Description of the task. Copy verbatim the block of lines in the entries below whose first line contains "Donor-Acceptor Pairs in Wide-Bandgap" and whose last line contains "Interfaces: First Principles Simulations". Leave out all other lines.

Records shown.
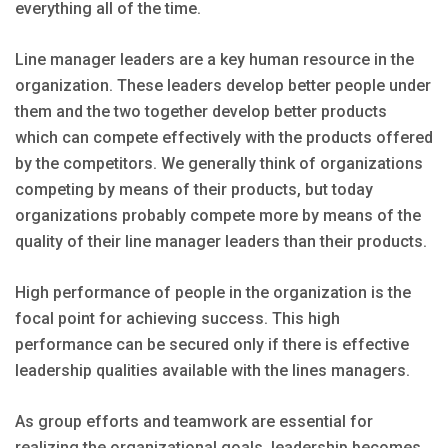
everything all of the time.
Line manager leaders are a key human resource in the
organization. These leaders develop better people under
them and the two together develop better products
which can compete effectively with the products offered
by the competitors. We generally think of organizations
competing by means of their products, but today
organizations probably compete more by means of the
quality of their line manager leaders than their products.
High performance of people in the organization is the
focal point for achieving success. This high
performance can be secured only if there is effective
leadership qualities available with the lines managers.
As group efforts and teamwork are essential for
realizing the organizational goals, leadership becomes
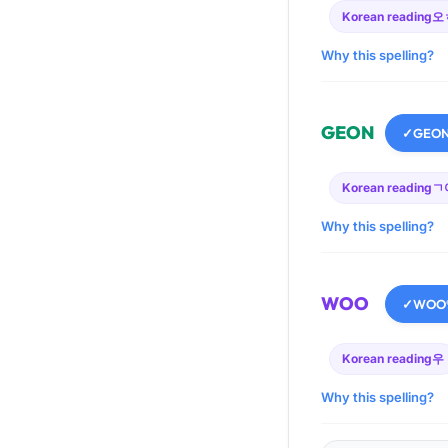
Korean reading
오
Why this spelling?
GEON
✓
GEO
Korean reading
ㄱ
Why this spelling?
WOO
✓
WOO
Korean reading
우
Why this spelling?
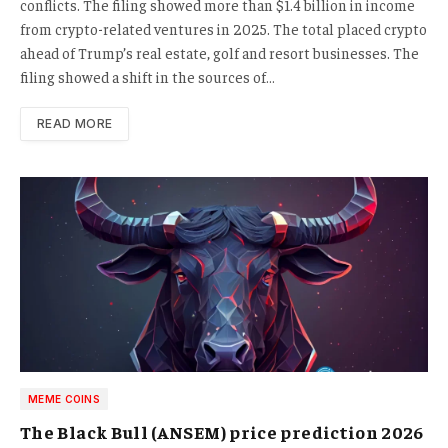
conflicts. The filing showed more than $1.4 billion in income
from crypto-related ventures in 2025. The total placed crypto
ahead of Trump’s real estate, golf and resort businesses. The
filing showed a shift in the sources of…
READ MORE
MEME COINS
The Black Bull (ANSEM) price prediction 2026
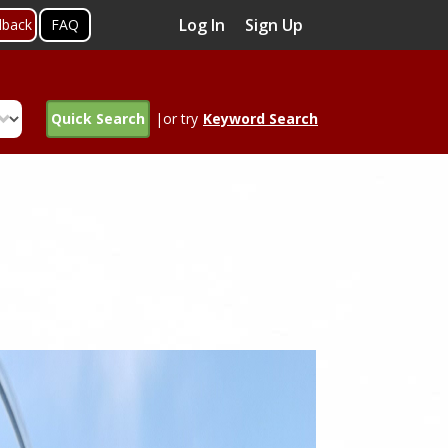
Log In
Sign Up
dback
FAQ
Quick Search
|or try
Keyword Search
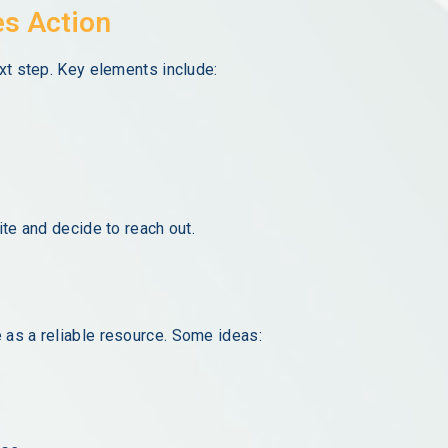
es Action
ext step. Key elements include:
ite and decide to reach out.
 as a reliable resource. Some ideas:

--

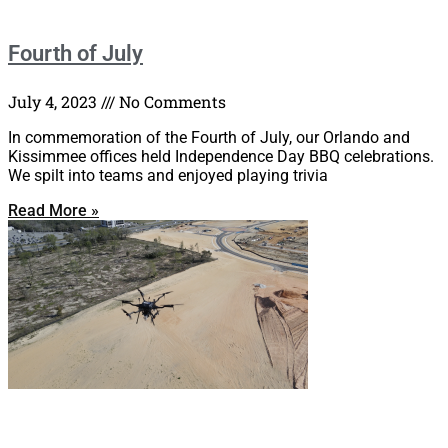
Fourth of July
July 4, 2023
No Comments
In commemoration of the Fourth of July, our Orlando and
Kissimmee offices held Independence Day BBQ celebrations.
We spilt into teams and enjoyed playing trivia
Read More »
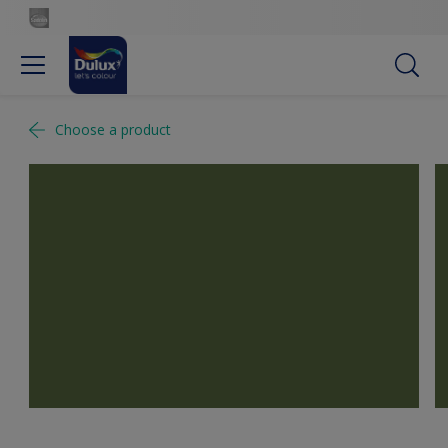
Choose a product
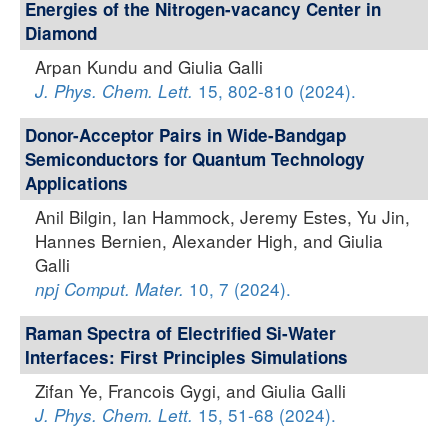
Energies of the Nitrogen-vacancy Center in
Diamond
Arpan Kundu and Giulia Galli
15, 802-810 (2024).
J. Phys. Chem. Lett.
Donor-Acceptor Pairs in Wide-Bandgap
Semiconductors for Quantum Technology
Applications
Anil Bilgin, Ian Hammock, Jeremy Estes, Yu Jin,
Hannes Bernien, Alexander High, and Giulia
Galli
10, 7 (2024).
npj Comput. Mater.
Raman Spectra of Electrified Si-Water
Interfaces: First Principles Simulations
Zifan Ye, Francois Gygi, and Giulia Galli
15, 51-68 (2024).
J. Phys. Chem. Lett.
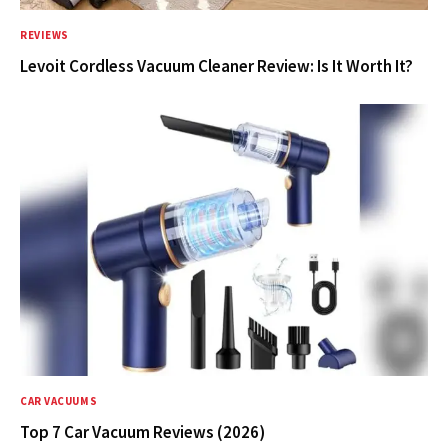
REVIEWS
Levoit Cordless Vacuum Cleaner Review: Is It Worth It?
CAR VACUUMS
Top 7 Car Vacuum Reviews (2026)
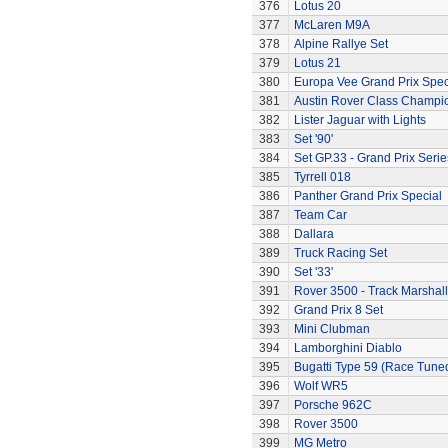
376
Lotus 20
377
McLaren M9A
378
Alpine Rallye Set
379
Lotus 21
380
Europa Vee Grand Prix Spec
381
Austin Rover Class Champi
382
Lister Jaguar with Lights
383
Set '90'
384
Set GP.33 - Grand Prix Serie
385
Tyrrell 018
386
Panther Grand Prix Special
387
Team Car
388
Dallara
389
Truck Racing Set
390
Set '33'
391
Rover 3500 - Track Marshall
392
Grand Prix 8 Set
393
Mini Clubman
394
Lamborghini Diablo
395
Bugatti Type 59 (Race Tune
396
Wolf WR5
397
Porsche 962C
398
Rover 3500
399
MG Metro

Exercise response.
Donor-Acceptor Pairs in Wide-Bandgap
Semiconductors for Quantum Technology
Applications
Anil Bilgin, Ian Hammock, Jeremy Estes, Yu Jin,
Hannes Bernien, Alexander High, and Giulia
Galli
10, 7 (2024).
npj Comput. Mater.
Raman Spectra of Electrified Si-Water
Interfaces: First Principles Simulations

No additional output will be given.